Und einmal sah ich von weiter weg einen Wal, der aus dem Wasser sprang und sich dann auf das Wasser knallen ließ, so wie man es aus dem Fernsehen kennt. Das sind die kleinen Glücksmomente, wo man auf dem Meer merkt: Man ist definitiv nicht allein.
Was bedeutet das Meer für Sie?
Das Meer ist allgegenwärtig – auch wenn ich im Binnenland sitze. Es ist Teil unseres Wetters, Teil des Wassers, das wir trinken. Da ist eine Verbindung da.

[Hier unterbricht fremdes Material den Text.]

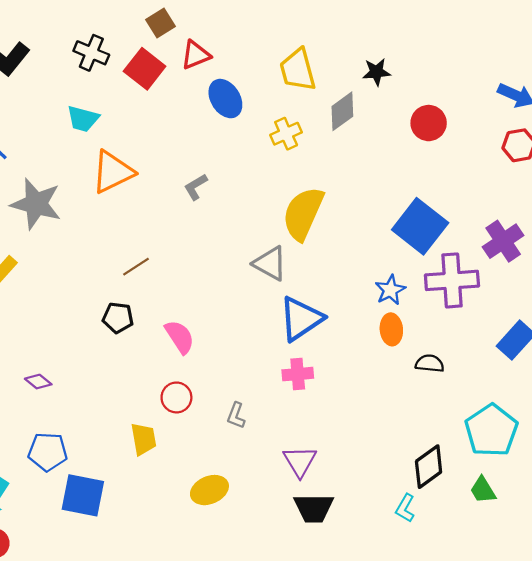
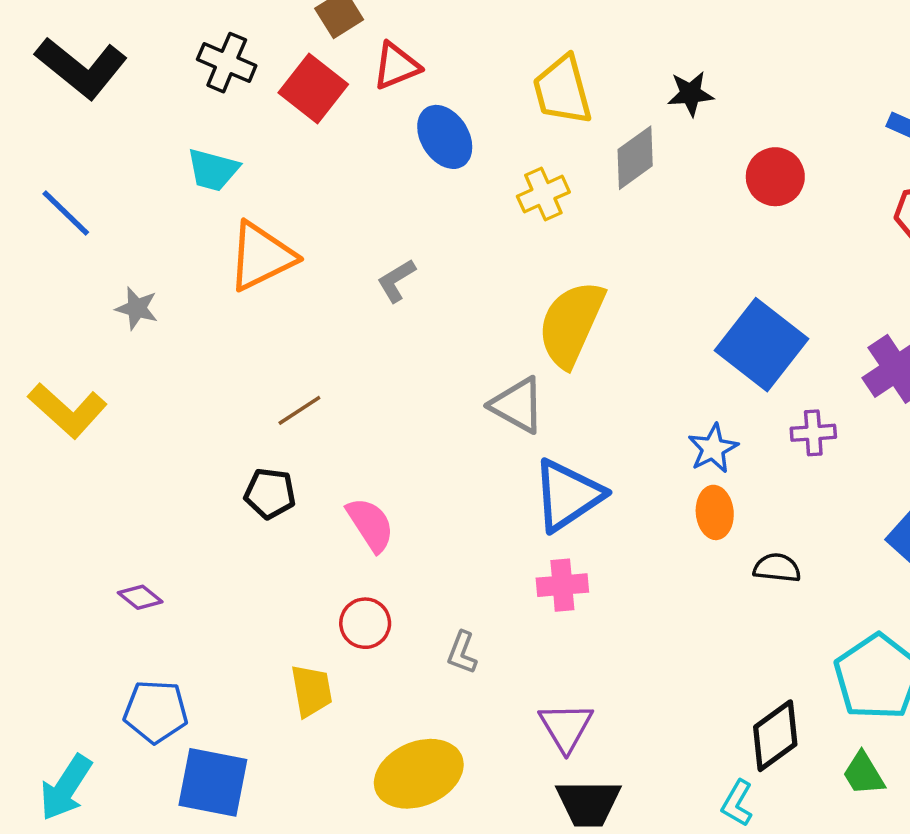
gray star: (36, 204) -> (137, 308), size x0.5
purple cross: (452, 280) -> (813, 433), size x0.5
yellow ellipse: (209, 490) -> (419, 774), size x1.4

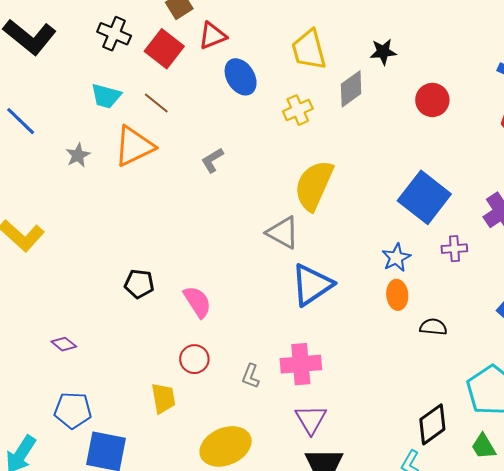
gray star: (137, 308) -> (78, 155), moved, turned 30
brown line: (299, 410) -> (156, 103), moved, turned 72
pink cross: (562, 585) -> (301, 364), moved, size x1.4

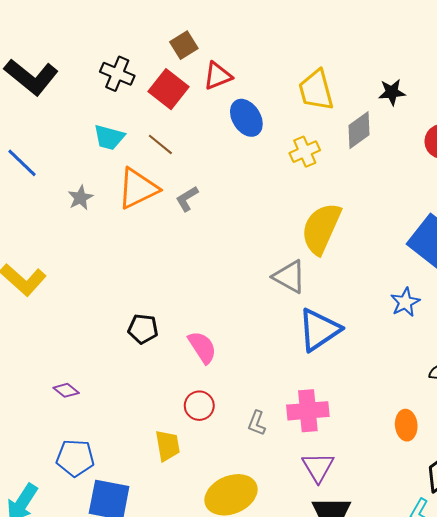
gray L-shape: (212, 160) -> (187, 199), moved
orange ellipse: (397, 295) -> (406, 425), moved

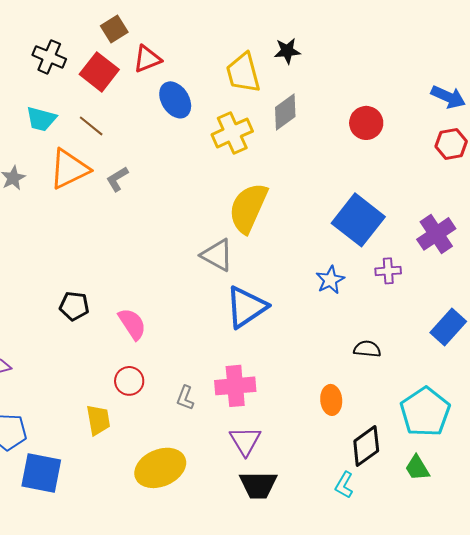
black star: (392, 92) -> (287, 51), moved
yellow cross: (305, 152) -> (232, 133), size x1.4

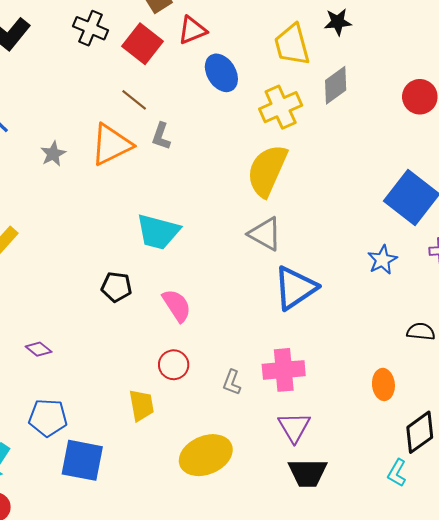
cyan trapezoid: (41, 119) -> (158, 232), moved, size x1.4
gray L-shape: (117, 179) -> (161, 136), moved, turned -40
yellow semicircle: (248, 208) -> (267, 170), moved

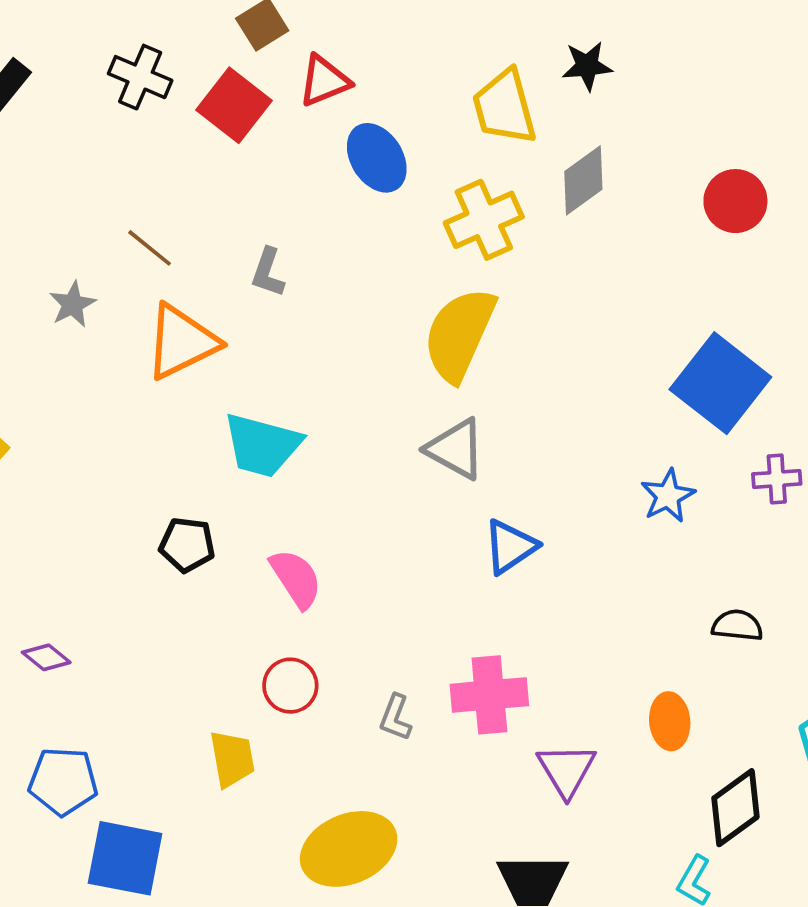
brown line: (134, 100) -> (150, 248), moved
orange triangle: (111, 145) -> (181, 342), moved
blue triangle: (295, 288) -> (510, 547), size x0.7
purple triangle: (294, 427) -> (566, 770), moved

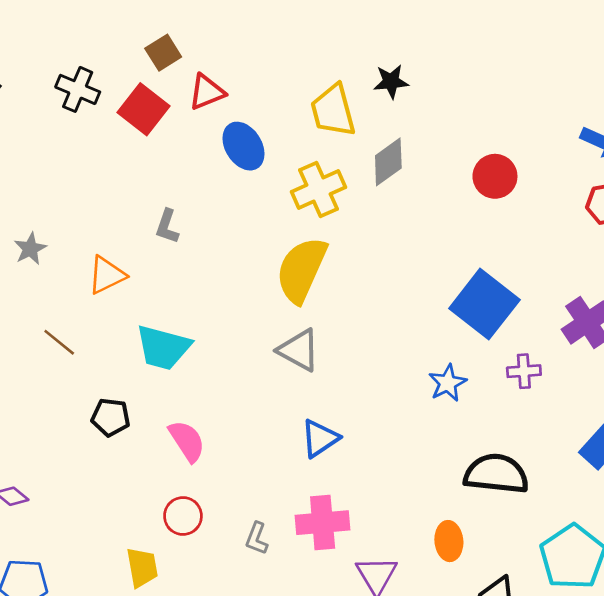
brown line: (150, 248) -> (59, 342), moved
orange triangle: (181, 342) -> (107, 275), size x0.7
blue triangle: (510, 547) -> (320, 438), moved
black semicircle: (737, 625) -> (496, 474), size x1.8

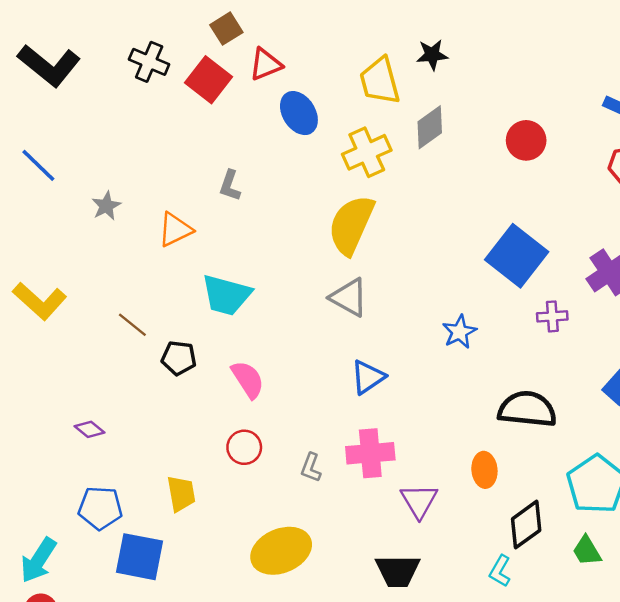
brown line: (59, 342) -> (132, 325), moved
blue star: (448, 383) -> (460, 332), moved
yellow trapezoid: (142, 567) -> (181, 494), moved

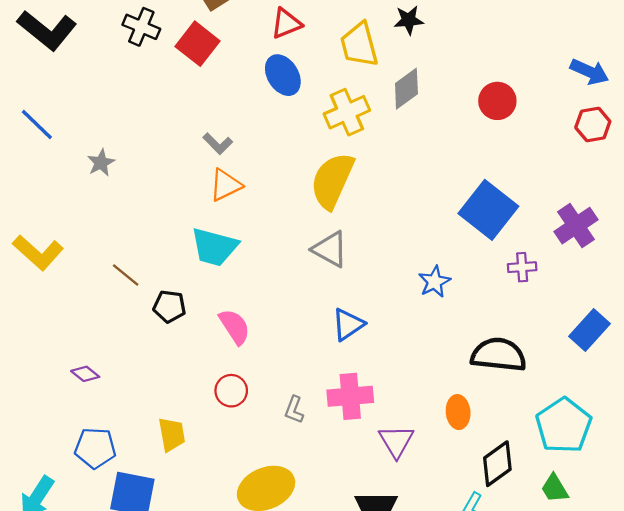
red triangle: (266, 64) -> (286, 23), moved
gray L-shape: (230, 186) -> (218, 144), turned -64
orange triangle: (175, 230) -> (226, 185), moved

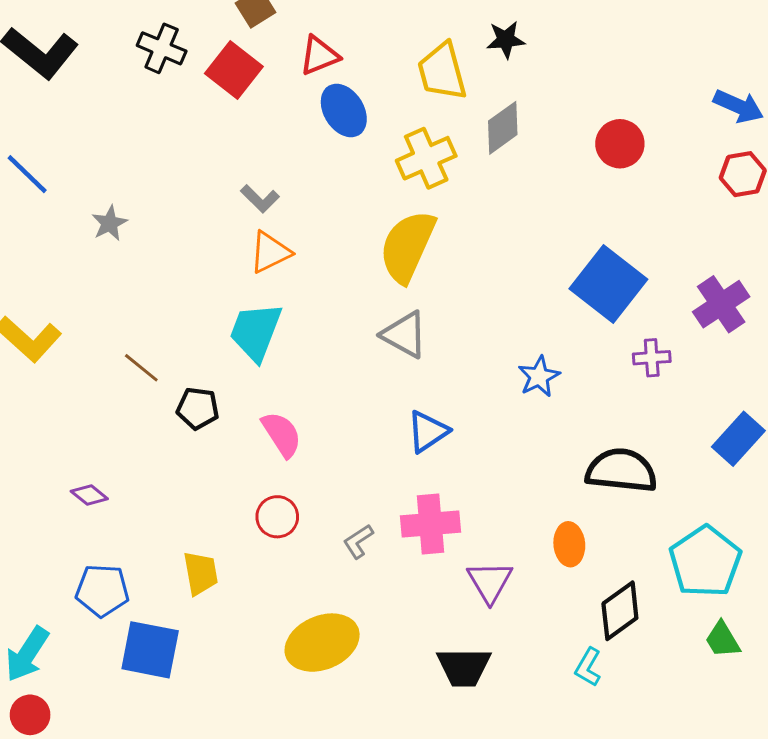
red triangle: (286, 23) -> (319, 56), moved
cyan trapezoid: (214, 247) -> (256, 332), turned 96
gray L-shape: (294, 410) -> (358, 541), turned 36
green trapezoid: (555, 488) -> (723, 640), moved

Nach meiner Rückkehr war ich im Engadin wandern und habe an einer Quelle ganz oben meine Flasche aufgefüllt.
Und dann habe ich dem Wasser so im Spaß erzählt: Ich kann Dir vom großen Wasser ganz weit weg erzählen. Und hatte das Gefühl, es antwortet: Du musst uns das nicht erzählen. Wir wissen das. Wir sind das Wasser.
Da habe ich mich als Teil des Ganzen und der Natur gefühlt wie auch auf dem Atlantik, wo ich anfing, mich durchsichtig zu fühlen. Diese Momente bringen mir ein unglaubliches Glücksgefühl.

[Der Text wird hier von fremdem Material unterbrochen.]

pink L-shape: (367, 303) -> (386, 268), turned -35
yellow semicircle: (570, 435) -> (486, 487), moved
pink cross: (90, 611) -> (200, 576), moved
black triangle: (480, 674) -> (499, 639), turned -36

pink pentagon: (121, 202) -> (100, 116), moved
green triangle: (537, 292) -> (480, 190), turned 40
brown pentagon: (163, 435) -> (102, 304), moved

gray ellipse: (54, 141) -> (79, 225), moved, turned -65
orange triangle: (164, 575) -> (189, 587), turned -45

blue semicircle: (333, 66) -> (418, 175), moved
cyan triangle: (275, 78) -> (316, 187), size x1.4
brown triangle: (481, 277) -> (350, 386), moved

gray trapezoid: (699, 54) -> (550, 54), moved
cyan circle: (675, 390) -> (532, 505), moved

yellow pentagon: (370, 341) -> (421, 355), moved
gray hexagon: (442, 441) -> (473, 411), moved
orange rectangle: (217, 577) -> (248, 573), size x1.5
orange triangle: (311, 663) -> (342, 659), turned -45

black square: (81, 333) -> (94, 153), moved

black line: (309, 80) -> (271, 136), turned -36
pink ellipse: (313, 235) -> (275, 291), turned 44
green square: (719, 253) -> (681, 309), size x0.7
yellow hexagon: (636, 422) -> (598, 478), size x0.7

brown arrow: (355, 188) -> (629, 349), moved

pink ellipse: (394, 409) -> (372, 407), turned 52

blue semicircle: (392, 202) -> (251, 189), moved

Haben Sie auch Müll gesehen?
Die großen Müllteppiche weniger, aber einzelnen Müll, immer ein paar Meter weg vom Boot, zu weit, um ihn einzusammeln. Auch Reste von Fischernetzen und Plastikcontainer, die voll mit Muscheln waren.
Was ich viel gesehen habe, waren gelbliche, baumartige Algen, die sich losgelöst hatten, von West nach Ost treiben, an den Küsten fürchterlich stinken und durch giftige Gase schädlich sind.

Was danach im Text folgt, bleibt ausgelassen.